The trend toward small, sharable plates has been sweeping throughout Europe and the United States for years, but great tapas joints have always been few and far between in Tucson.

Jasper Neighborhood Restaurant and Bar, formerly Café Jasper, and most recently Jasper Food and Mixology, is in its third and possibly best iteration yet. Surrounded by a plethora of other classy restaurants at the corner of Skyline Drive and Campbell Avenue, Jasper serves breakfast, lunch, tapas and a limited dinner menu, all with a Peruvian flair.

The warmth of the space is striking, and the bar area of the small, cozy foothills restaurant is beautiful, with a warm wooden bar top and modern touches throughout.

Tapas and drinks are definitely the way to go at Jasper. The wine list is short but has a nice, varied selection, with glasses ranging from $7 to $12, and the cocktail menu (ranging from $8 to $10) has some creative twists on classics like the old fashioned and the mojito.

On our first visit—on a hot weeknight spiked with threatening clouds that never delivered—the restaurant was nearly empty, and Ted and I decided to go all-tapas. There is a nice selection of small plates on the dinner menu, and the six items we ordered were more than plenty to send us home stuffed.

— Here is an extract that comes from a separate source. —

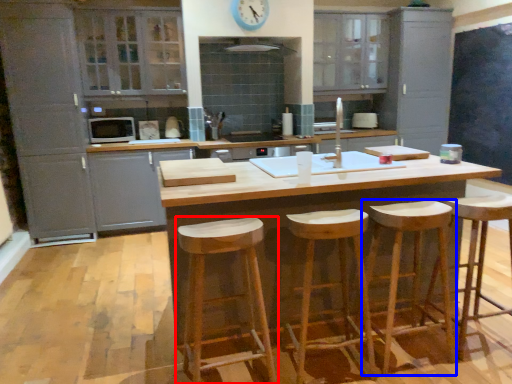 Question: Which object appears farthest to the camera in this image, stool (highlighted by a red box) or stool (highlighted by a blue box)?

Choices:
 (A) stool
 (B) stool

Answer: (B) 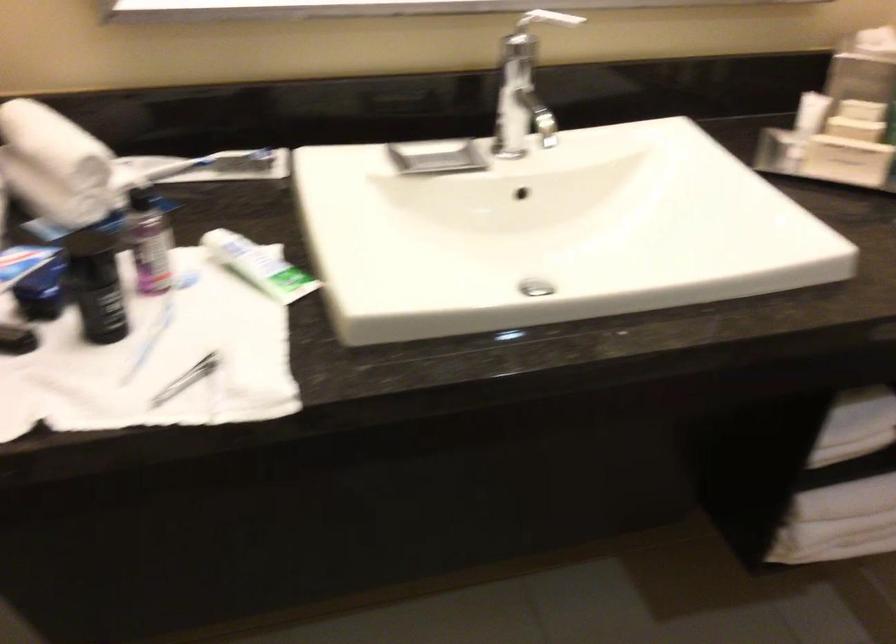 Identify the location of faucet lever handle. The width and height of the screenshot is (896, 644). (533, 11).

The piquillos rellenos de gamba y queso ($7) were by far my favorite—two medium-sized piquillo peppers stuffed with goat cheese, cheddar and shrimp. The creamy mild cheese and the salty shrimp balanced out the heat of the piquillo, and the surprising peanut sauce (the Peruvian twist) was a perfect complement.

Our second-favorite was the calamari ($10), a large portion that was crisp-fried to perfection and served garnished with sliced peppers and hot sauce. Close behind the calamari was the setas al ajillo ($8.50)—a half-pound or so of large button mushrooms sautéed in butter, garlic and white-wine goodness, served with crispy crostini (of which I was wishing there were a few more). The escabeche de pescado ($9.50) was another standout and another sizable portion—a whole fillet of grilled whitefish smothered in sweet, soft grilled onions.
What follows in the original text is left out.